It’s not the broken
glass on the streets. It’s not people taking electronics from Target or looting
leggings from Lululemon. It’s not people marching down the street with signs
and bullhorns. It’s not people blocking highways. The looting is disheartening and
counterproductive, but it doesn’t keep me up at night.
What angers me is some
police officers—certainly not all, but any number doing so is alarming—shooting
tasers at kids through car windows, driving police cars through crowds, and
firing paint canisters at people sitting on their porches while saying “light
them up.” It angers me that police officers are firing rubber bullets at journalists
so the journalists can’t tell the world what they’re seeing. It angers me that
one officer pulled down the surgical mask of one black man, who had his hands
up, and pepper sprayed him in the face. It angers me that police pushed an old
man to the ground and gave him a head injury. It angers me that so many police
officers are responding to protests over police brutality with more police
brutality, and that they’re doing so knowing that a powerful institution has
their backs no matter how they behave. What angers me is the presence of uniformed
police in Washington, DC who will not say who they work for and who will not
display names or badges. Most police (like most protestors) behaved well but we
need to call out those who didn’t.
What angers me is that when
we need a leader like never before, America is led by a man who scurried to a
bunker and turned out the lights at the White House. Who tear-gassed peaceful
protestors before curfew so he could walk to a church that he has only attended
once so he could hold up a Bible like a prop. Who did not read the Bible or pray.

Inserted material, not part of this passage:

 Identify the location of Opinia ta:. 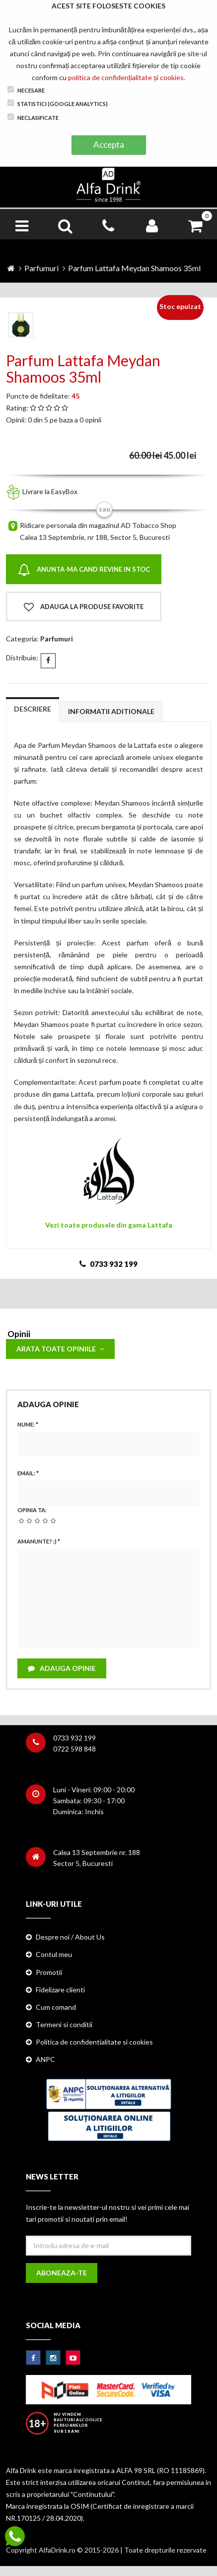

Who did not speak to anyone in the church or the community to hear of their
concerns or try to solve the underlying problems. Who did not seem to care that
his administration’s tear gas affected the church’s rector, who was trying to
help the protestors. Who did all that and then dared to invoke Christianity.
What angers me is that the
president of the United States invokes a dog whistle like “When the looting
starts, the shooting starts” and threatens to invoke the Insurrection Act and
send in the military. It angers me that a senator calls for “sending in the
troops,” giving protestors “no quarter” and sending in the 101st
Airborne (I guess to bomb the protestors?) and gets a platform in the op-ed
section of the New York Times.
What angers me is that
with all of the above, it feels like the United States of America is spiraling down
closer into fascism than ever before in my lifetime. When militarized police
attack protestors and journalists in other countries, the U.S. condemns it. Now
other countries are appalled. The warning bells are ringing.
What angers me most is
that there are only so many talks and so much advice and so many survival tips
you can give your kids, and eventually they will go out into the world and
crash up against some ignorant person who never got a talk of his own on the
right way to behave, and badly needed one.
Maybe “angers” doesn’t
encompass everything. I’m sickened and angry and ashamed and flabbergasted by
what’s been happening in this country since George Floyd was killed in the
street. And it scares me too, but not enough to paralyze me. Certainly not
enough for me to just sit here and take it.